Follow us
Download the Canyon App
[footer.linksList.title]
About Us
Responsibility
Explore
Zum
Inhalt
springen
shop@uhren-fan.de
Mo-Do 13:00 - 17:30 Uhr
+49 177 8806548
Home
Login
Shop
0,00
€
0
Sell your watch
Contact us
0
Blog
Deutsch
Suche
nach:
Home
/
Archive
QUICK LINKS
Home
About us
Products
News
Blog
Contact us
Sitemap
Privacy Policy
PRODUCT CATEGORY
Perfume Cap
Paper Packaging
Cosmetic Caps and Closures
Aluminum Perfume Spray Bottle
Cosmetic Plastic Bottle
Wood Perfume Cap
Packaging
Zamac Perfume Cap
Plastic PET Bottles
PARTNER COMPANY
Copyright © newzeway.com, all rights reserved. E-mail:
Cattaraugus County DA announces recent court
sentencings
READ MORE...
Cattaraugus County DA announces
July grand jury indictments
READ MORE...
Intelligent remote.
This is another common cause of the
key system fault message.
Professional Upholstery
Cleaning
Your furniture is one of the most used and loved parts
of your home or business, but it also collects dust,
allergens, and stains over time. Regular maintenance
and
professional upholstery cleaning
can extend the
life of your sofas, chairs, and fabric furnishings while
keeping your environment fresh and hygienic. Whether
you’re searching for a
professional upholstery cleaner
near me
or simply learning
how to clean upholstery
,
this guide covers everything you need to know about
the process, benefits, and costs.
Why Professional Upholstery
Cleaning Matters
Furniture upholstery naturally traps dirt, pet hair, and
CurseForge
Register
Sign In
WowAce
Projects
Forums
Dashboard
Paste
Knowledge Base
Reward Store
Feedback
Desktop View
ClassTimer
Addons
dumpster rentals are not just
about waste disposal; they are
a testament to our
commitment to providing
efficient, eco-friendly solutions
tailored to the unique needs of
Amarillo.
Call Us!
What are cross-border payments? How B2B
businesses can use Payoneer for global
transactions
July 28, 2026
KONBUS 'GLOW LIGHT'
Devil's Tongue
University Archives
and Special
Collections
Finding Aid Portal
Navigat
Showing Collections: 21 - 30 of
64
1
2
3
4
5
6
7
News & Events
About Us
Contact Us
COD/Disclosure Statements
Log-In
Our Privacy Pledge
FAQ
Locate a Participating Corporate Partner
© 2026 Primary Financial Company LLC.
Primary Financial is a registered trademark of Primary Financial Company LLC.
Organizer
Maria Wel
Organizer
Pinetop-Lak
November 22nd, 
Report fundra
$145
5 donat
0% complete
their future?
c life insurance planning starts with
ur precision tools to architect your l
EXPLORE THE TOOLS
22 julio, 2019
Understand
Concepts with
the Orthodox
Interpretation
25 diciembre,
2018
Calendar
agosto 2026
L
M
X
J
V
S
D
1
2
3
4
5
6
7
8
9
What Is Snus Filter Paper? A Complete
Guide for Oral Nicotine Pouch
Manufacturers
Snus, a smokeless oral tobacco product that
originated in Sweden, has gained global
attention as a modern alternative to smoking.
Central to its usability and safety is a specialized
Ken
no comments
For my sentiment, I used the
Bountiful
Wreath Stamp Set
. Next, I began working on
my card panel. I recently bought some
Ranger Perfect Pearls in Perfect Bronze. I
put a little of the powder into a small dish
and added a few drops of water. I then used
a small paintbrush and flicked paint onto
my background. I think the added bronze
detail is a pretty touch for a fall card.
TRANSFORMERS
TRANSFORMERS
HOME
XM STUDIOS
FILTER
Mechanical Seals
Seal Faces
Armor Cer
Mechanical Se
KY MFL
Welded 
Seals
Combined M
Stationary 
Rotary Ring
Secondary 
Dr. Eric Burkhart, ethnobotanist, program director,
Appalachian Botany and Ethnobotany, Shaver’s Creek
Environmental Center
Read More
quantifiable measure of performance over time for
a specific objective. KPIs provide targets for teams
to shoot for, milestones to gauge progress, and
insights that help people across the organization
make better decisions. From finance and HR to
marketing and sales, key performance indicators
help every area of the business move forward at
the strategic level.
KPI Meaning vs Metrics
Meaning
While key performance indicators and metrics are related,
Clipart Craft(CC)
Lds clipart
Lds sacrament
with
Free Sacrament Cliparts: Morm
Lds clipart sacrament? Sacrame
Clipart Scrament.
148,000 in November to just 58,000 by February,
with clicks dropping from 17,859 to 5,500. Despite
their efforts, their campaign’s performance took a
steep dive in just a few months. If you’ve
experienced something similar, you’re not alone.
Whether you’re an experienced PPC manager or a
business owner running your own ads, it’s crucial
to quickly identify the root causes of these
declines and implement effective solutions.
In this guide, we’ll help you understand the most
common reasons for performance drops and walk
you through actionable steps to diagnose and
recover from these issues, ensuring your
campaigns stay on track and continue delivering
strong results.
□ □ □ □ □
▶ **Exercise**: In the listing above, start at the line with "Mechanical Seals", go on through the line with "a specific objective.", and copy each of those lines exactly; leave out all the rest.

▶ **Response below**:
Mechanical Seals
Seal Faces
Armor Cer
Mechanical Se
KY MFL
Welded 
Seals
Combined M
Stationary 
Rotary Ring
Secondary 
Dr. Eric Burkhart, ethnobotanist, program director,
Appalachian Botany and Ethnobotany, Shaver’s Creek
Environmental Center
Read More
quantifiable measure of performance over time for
a specific objective. KPIs provide targets for teams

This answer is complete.